----- RECORDED DATA

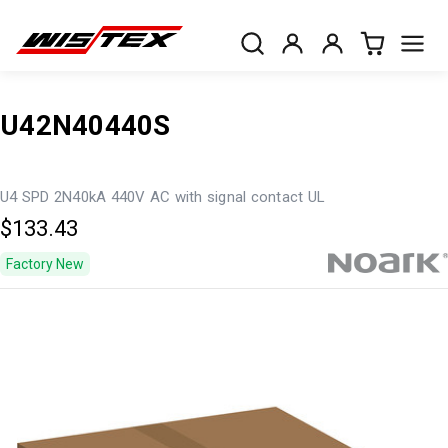
U42N40440S
U4 SPD 2N40kA 440V AC with signal contact UL
$133.43
Factory New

----------

• EXERCISE DESCRIPTION
Please reproduce the listing word for word, but only from the line that contains "U4 SPD 2N40kA 440V AC with signal contact UL" to its last line, inclusive.

• ANSWER FOR THE TASK
U4 SPD 2N40kA 440V AC with signal contact UL
$133.43
Factory New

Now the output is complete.